Semi-structured data models have also been proposed for the WWW [Bun97, BDHS96, MAG 97, FFLS97]. A semi-structured data model consists of a graph that is a hierarchy with a well-defined root branching to data values through a sequence of `role edges.' A semi-structured query can be thought of as a regular expression over an alphabet of role descriptions; the query is evaluated by matching the regular expression against the role descriptions on a path. Unlike these papers, we focus on the issue of creating a semi-structured data model from the unstructured information in the WWW. A straightforward approach would make a one-to-one mapping between hyper-links in the WWW and links in a semi-structured data model. Our approach is to remove some links (back links) and adding a number of links (all reachable down links). A further difference is that the concept graph described in this paper is neither a hierarchy nor has a root, queries can start from anywhere within the graph.

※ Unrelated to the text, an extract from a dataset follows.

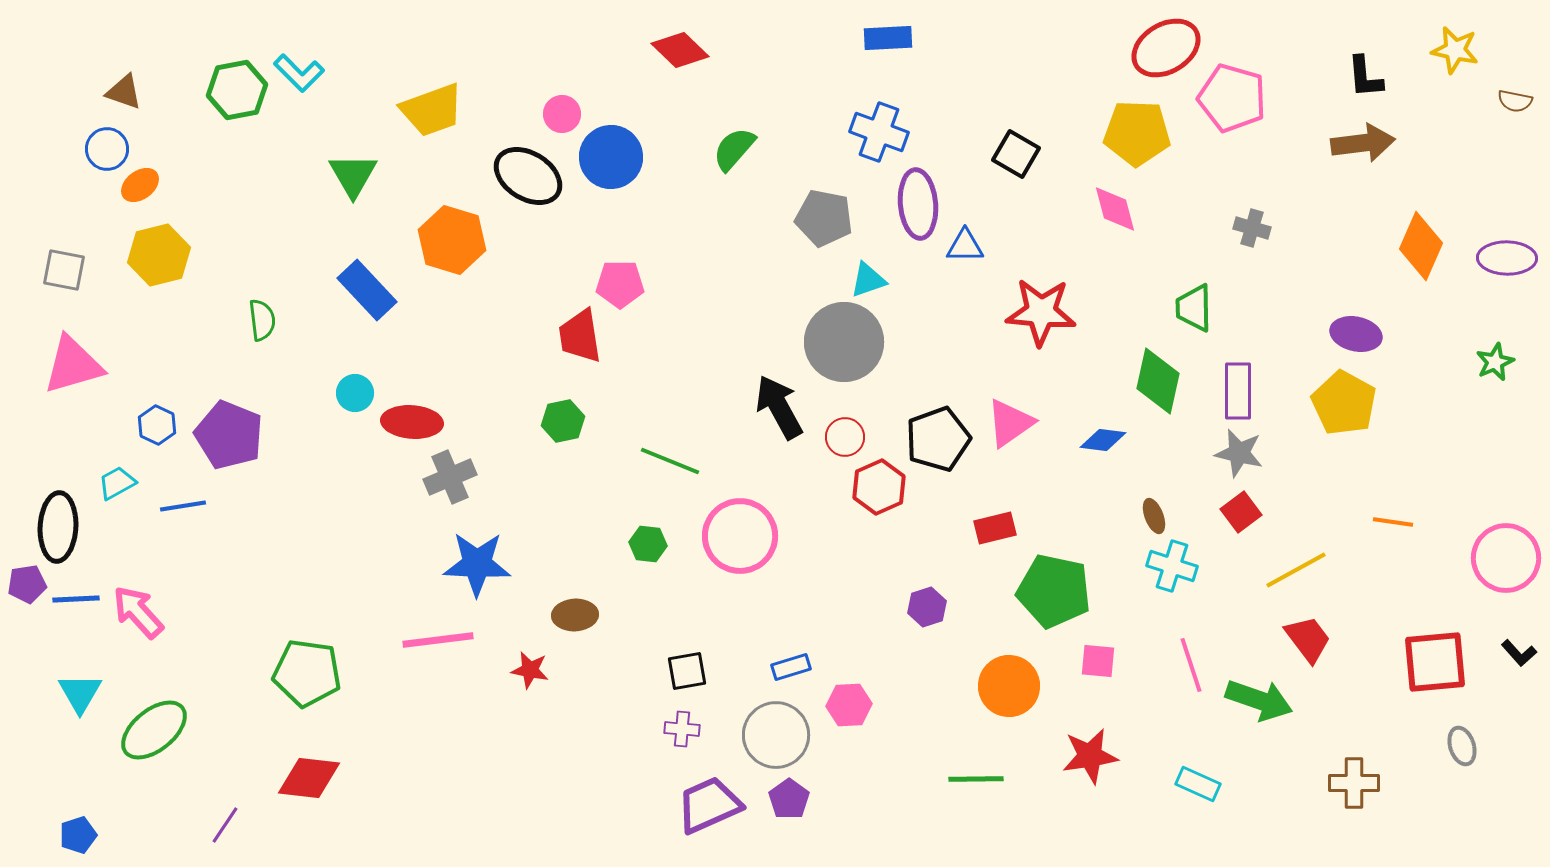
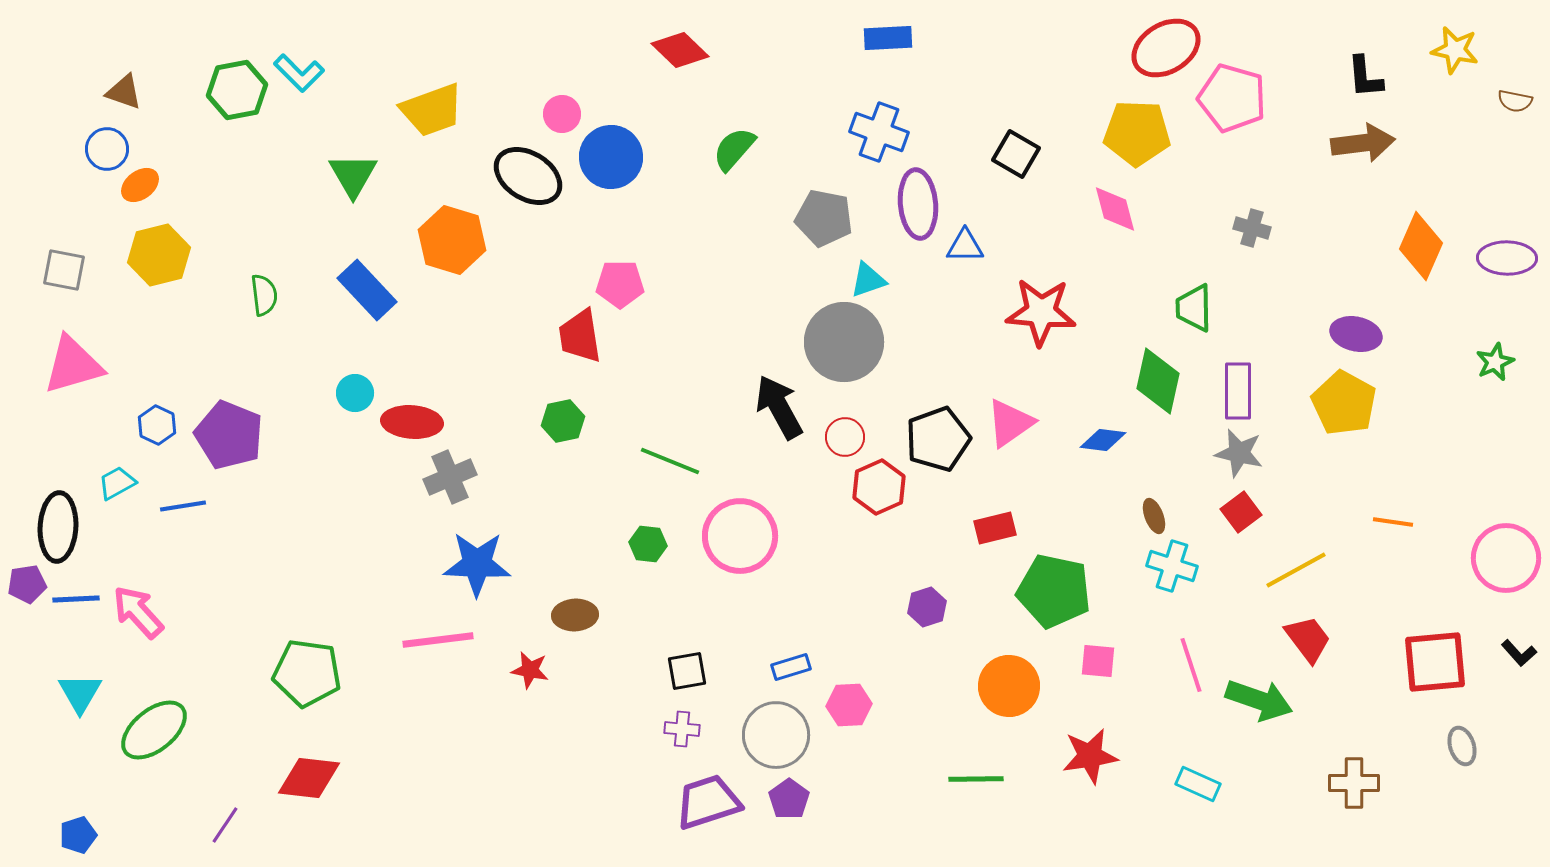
green semicircle at (262, 320): moved 2 px right, 25 px up
purple trapezoid at (709, 805): moved 1 px left, 3 px up; rotated 6 degrees clockwise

Finally, a related research area is that explored by WebGlimpse [MSB97]. WebGlimpse indexes pages within a ``neighborhood'' of a given page. The neighborhood can be a region of the WWW graph, such as the region within two links of a given page. In this paper, the neighborhood is a directory hierarchy (like glimpseHTTP). But the focus of this paper is on indexing jumps between neighborhoods. Essentially the index build by glimpse is a SearchEngine table in our implementation.
In this paper we presented a Jumping Spider, which is a tool to find information on the WWW. A Jumping Spider adds a limited, but desirable kind of WWW query language search to a search engine. The heart of a Jumping Spider is a concept graph that has links which lead from more general to more specialized information. We discussed how to build this graph by identifying different kinds of links in the WWW graph and restructuring the graph appropriately. Our strategy uses a simple heuristic, based on URLs. We plan to investigate other heuristics in future. Whatever heuristic is used, the key insight in this research is that the WWW graph should be massaged to improve the speed of query evaluation when using path expressions. We showed that the Jumping Spider implementation has an efficient, architecture which requires no changes to the WWW itself, and utilizes standard relational database technology to evaluate a query.